When Mays played here, what went on?

August 08, 2004|by ANDREW SCHOTZ

HAGERSTOWN - Willie Mays was a central figure in a raging baseball question of the 1950s: Which New York player shone the brightest in center field - Willie, Mickey or the Duke?

Who knows? We'll never agree.

Hagerstown, though, can be certain that it always will be an answer in Mays' Hall of Fame career. It's the city where Mays played his first professional game for the New York Giants organization.

There are other questions to examine: What happened when Mays debuted here? Why does he consider it racially the worst place he ever played?


It's unknown if or how much Mays will delve into his past when he visits Hagerstown on Monday. His assistant with the San Francisco Giants - the Hagerstown Suns' parent club - turned down both a request for an interview with him and a request to have him give a short statement by e-mail on why he's coming back.

Mays - whose 660 home runs are the fourth-best total in Major League Baseball history - is a special assistant with the Giants.

Mays, 73, will be at the Clarion Hotel & Conference Center Antietam Creek on Dual Highway on Monday afternoon. People who paid $750 or $1,000 will meet privately with him. Then, he'll spend time at a $50-a-ticket reception in the ballroom.

At 6:30 p.m., Mays will go to Municipal Stadium for a ceremony before the scheduled 7:05 p.m. game.

That's now. What about then?

The train to Hagerstown

"I signed with the Giants by accident," Mays wrote in his 1988 autobiography, "Say Hey."

A scout from the New York Giants went to see another player on the Birmingham (Ala.) Black Barons of the Negro Leagues - and ended up recruiting Mays.

The Giants sent him to play with their minor league team in Sioux City, Iowa. But the city was caught up in a race controversy and he couldn't play there, he wrote.

Instead, the Giants sent Mays, who was 19, to Trenton, N.J., in the Class B Interstate League.

"The train ride from Birmingham, Alabama, to Hagerstown, Maryland, where I was to meet my new team, seemed like an eternity that spring day in 1950," Mays wrote. "I kept looking out the window, or fumbling with the bag of sandwiches that Aunt Sarah had made for me, but I was too nervous to eat."

Hagerstown, the only team in the league south of the Mason-Dixon Line, was segregated. Mays wrote on being a "wide-eyed black kid entering a white man's world."

Only three years had passed since Jackie Robinson broke Major League Baseball's color barrier with the Brooklyn Dodgers.

The Trenton Giants came to Hagerstown, home of the Braves, in June 1950.

The home team, of the Boston Braves' farm system, was sagging. Hagerstown had lost six straight games and dropped from first place.

A Friday, June 23 Daily Mail preview of the series didn't mention that Trenton - 81/2 games behind Hagerstown in the standings - had a promising new outfielder named Willie Mays.

History in the making

But Saturday's paper reported the impending end of the league's racial monopoly.
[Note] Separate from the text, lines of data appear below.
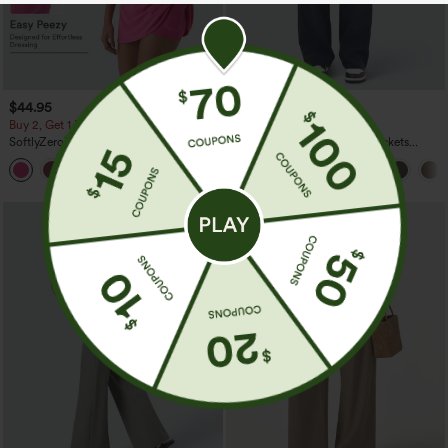
$44.95
$34.95
Buy 2, Get 1 Free
Buy 2 For $59, 4 For $118
SoftlyZero™ Plush Backless Active
DayStretch High Waisted Pockets
Dress-Easy Peezy Edition
Straight Leg Casual Pants
+29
"Interstate League history will be made at the Stadium tonight when Trenton starts the first Negro player in league competition," a sports story said. "Willie Mays, signed by the New York Giants earlier this week and optioned to Trenton, will hold down one of the outfield positions for the Giants. The colored newcomer joined the Trenton club last night but did not see action."

Frank Colley's column "Colley See-Um of Sports" also noted the milestone.

"History was made last night as far as the color line is concerned when the Trenton Giants placed a colored player in uniform and he sat out the last two innings of the ball game on the bench," Colley wrote.

"Tonight Manager [Genovese] of the Giants will place Willie Mays ... in centerfield, moving Cunningham into left and benching Bob Easterbrook."

Colley's column also mention that this was not Mays' first time playing in Hagerstown.

"Mays has played in this city two years ago as a member of the Barons when they played an exhibition game at the Stadium with either the Atlanta team or the Elites of Baltimore," he wrote.

Conflicting details

It's important to note that some details - maybe important, maybe not - are in conflict about Mays' start in pro ball.

In "Say Hey," Mays wrote, "I didn't get a hit that first game or for the rest of the four-game series. I started my organized baseball career oh-for-Maryland, and in a segregated town, to boot."

Actually, the Braves and the Giants played a three-game series, according to ongoing newspaper coverage.

Also, Mays might not have done as poorly as he wrote.

The box score from his first game on Saturday, June 24, 1950 - supplied by the National Baseball Hall of Fame - shows that Mays was hitless in three at-bats. He batted sixth and played center field, where he made four putouts.

In his second game - on June 25 - the newspaper box score credits him with having two hits in four at-bats.

A story about the game confirms part of this: "The Giants knotted the count in their half of the seventh. Mays led off with a single to left."